Vinci affiche une hausse record des prises de commandes

Par Armand Rosam |

Le groupe Vinci confirme sa résilience au premier trimestre 2026 avec un chiffre d’affaires stable et une forte progression des prises de commandes.

Vinci affiche une hausse record des prises de commandes

Le groupe Vinci confirme sa résilience au premier trimestre 2026 avec un chiffre d’affaires stable et une forte progression des prises de commandes.

Un chiffre d’affaires stable à un niveau élevé

Au premier trimestre 2026, le chiffre d’affaires consolidé de Vinci s’établit à 16,3 milliards d’euros, soit un niveau stable par rapport à 2025 (+1 % à change constant).

Cette performance repose sur plusieurs facteurs :

  • Une croissance des services à l’énergie (+4,7 %)
  • Une progression des concessions (+1,4 %)
  • Un recul de l’activité construction, impactée par un contexte plus difficile

À noter également :

  • Une activité en baisse en France (-2 %)
  • Une progression à l’international (+1,1 %), représentant désormais plus de 57 % du chiffre d’affaires

Cela confirme une tendance clé du BTP : la croissance passe de plus en plus par les marchés internationaux et les activités à forte valeur ajoutée.

Des prises de commandes en forte hausse

Le fait marquant du trimestre reste la hausse spectaculaire des prises de commandes, qui dépassent largement l’activité sur la période.

Cette dynamique se traduit par :

  • Une augmentation significative des nouveaux contrats
  • Un carnet de commandes à un niveau record, offrant une forte visibilité à moyen terme

Au 31 mars 2026, le carnet atteint environ 74,9 milliards d’euros, soit près de 15 mois d’activité.

Pour les acteurs du BTP, ce niveau de backlog est un indicateur clé de sécurité et de croissance future.

Les services à l’énergie : moteur de croissance du groupe

La division énergie confirme son rôle central dans la stratégie de Vinci.

Cette activité bénéficie de tendances structurelles fortes :

  • Transition énergétique
  • Électrification des usages
  • Développement des data centers et de l’IA
  • Modernisation des infrastructures industrielles

Résultat : une croissance solide qui compense le ralentissement de la construction traditionnelle.

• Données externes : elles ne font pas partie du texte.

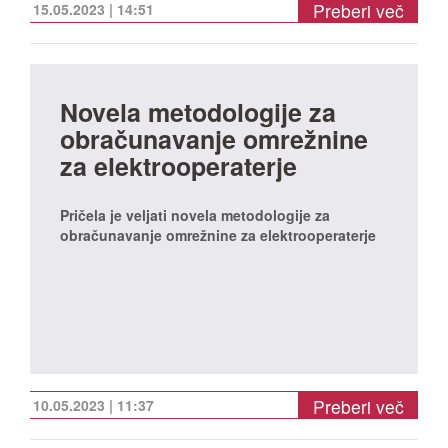
Preberi več
15.05.2023 | 14:51
Novela metodologije za
obračunavanje omrežnine
za elektrooperaterje
Pričela je veljati novela metodologije za
obračunavanje omrežnine za elektrooperaterje
Preberi več
10.05.2023 | 11:37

Construction en recul : un secteur sous pression

L’activité construction recule au premier trimestre, illustrant les tensions actuelles du secteur :

  • Inflation des coûts
  • Ralentissement de certains projets
  • Incertitudes économiques

Par exemple, le chiffre d’affaires construction atteint environ 6,9 milliards d’euros, en baisse d’environ 4,7 %.

Ce recul confirme une tendance globale en Europe : le BTP traditionnel est plus exposé aux cycles économiques.

Une situation financière solide et des perspectives maintenues

Malgré un environnement incertain, Vinci affiche :

  • Une situation financière très solide
  • Une amélioration de l’endettement
  • Des objectifs 2026 confirmés

Le groupe reste prudent face aux risques géopolitiques, notamment au Moyen-Orient, mais ne revoit pas ses perspectives à ce stade.

Analyse : ce que ces résultats signifient pour le secteur du BTP

Les résultats de Vinci au T1 2026 mettent en évidence plusieurs tendances structurantes :

  1. La montée en puissance des activités énergétiques

Les services à l’énergie deviennent le principal relais de croissance, au détriment du BTP traditionnel.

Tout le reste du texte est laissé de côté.